Collin Kelley Reads
I am sitting in a London cinema watching Vanessa Redgrave make amends for a life of deceit, to a soundtrack of rushing water I believe subliminal, to drive home melancholy, but when silhouetted heads turn in search, I realize it is real. It is raining hard outside, echoing behind the screen, and suddenly your death comes rushing back to me, Christopher, who I have not mourned.
Fifteen years ago we watched Vanessa give away Howards End, thrilled at elegant despair and handwringing, the way the rain never looked ugly there, was always just enough and never too much. When our sweaty young palms found each other’s in the dark, our dreams came in fast whispers, the promise that we would go to London one day.
I am here now, Christopher, and I feel you near. I am writing these words for you in Leicester Square, the English rain cold and perfect on my skin, yet the ink does not smear. You will not let me forget so easily, although I have tried to make you a stranger, a casualty of your own vices.
My fear is that I passed you on the street, when you were homeless and addicted, unrecognizable ghetto scarecrow, invisible and all the same, part of the city landscape.
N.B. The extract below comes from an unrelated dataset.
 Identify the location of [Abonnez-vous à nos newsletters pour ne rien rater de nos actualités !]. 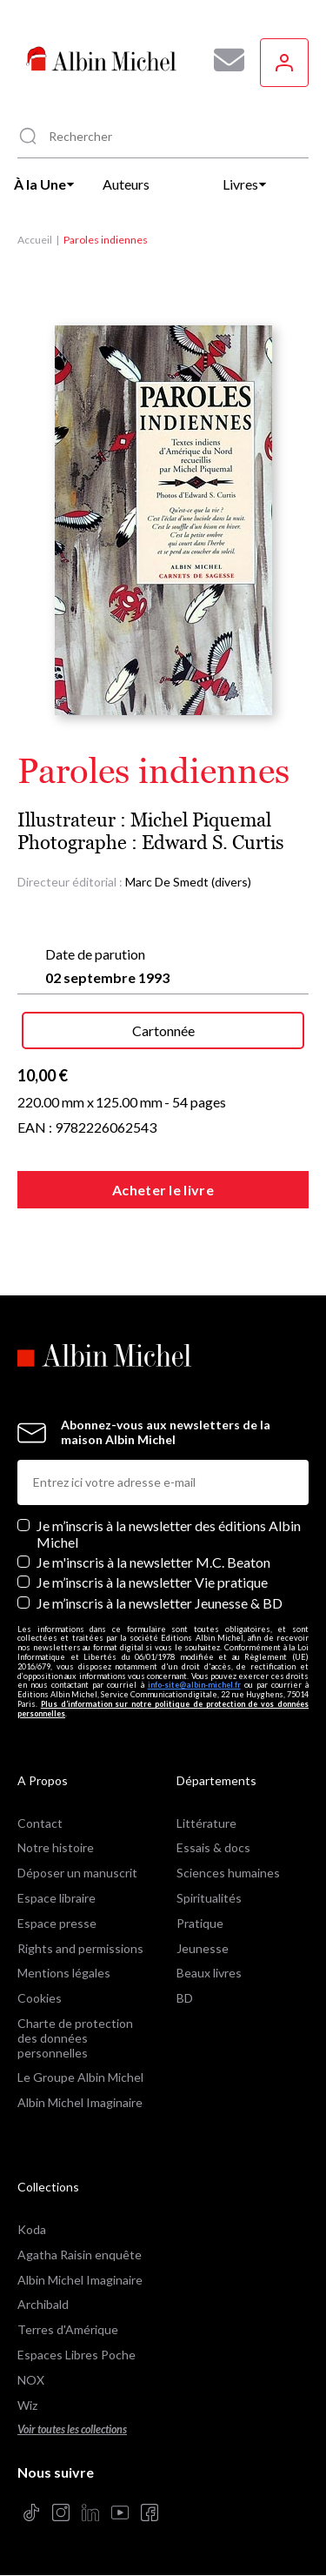
(222, 60).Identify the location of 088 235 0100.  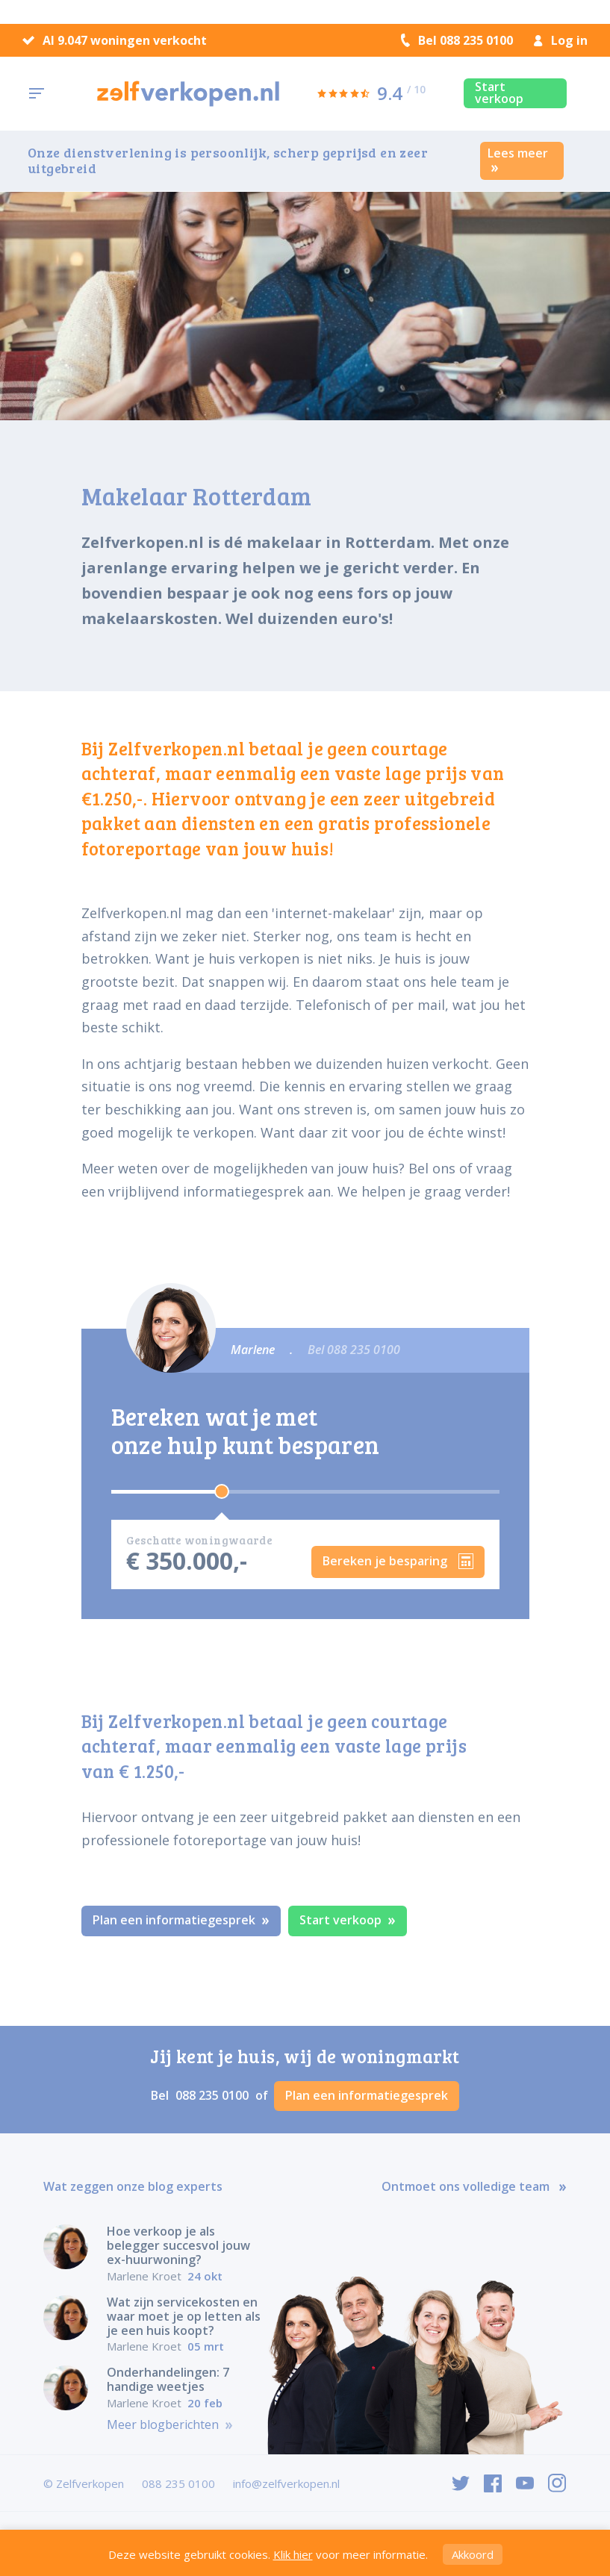
(213, 2095).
Maybe you were behind the gas station in a cold sweat, shooting meth to forget the HIV shame. Swallowed up in pride.
Your death is a voice mail, left by another with a phone number. The somber tone is unmistakable, a hush earmarked for the dead. Four days gone – long enough to have shaken off flesh gravity – I expect your ghost to rattle the unearthly chains of your discontent. Even when I skip the memorial, numb on the couch as twilight approaches, picking the memory of you like a scab, I realize that you are not so much a wound, but a scar that will never fade.
But today, you come back as the sound of rain; fill me up like a bucket until I brim. Not a dry eye in the house, anyway. So clever, you, subtle and un-paranormal. I mourn you with celluloid, Christopher, with dark rooms where stories unfurl, with rushing water, with a city that pulls me near and pushes me away, with clocks that always know the score.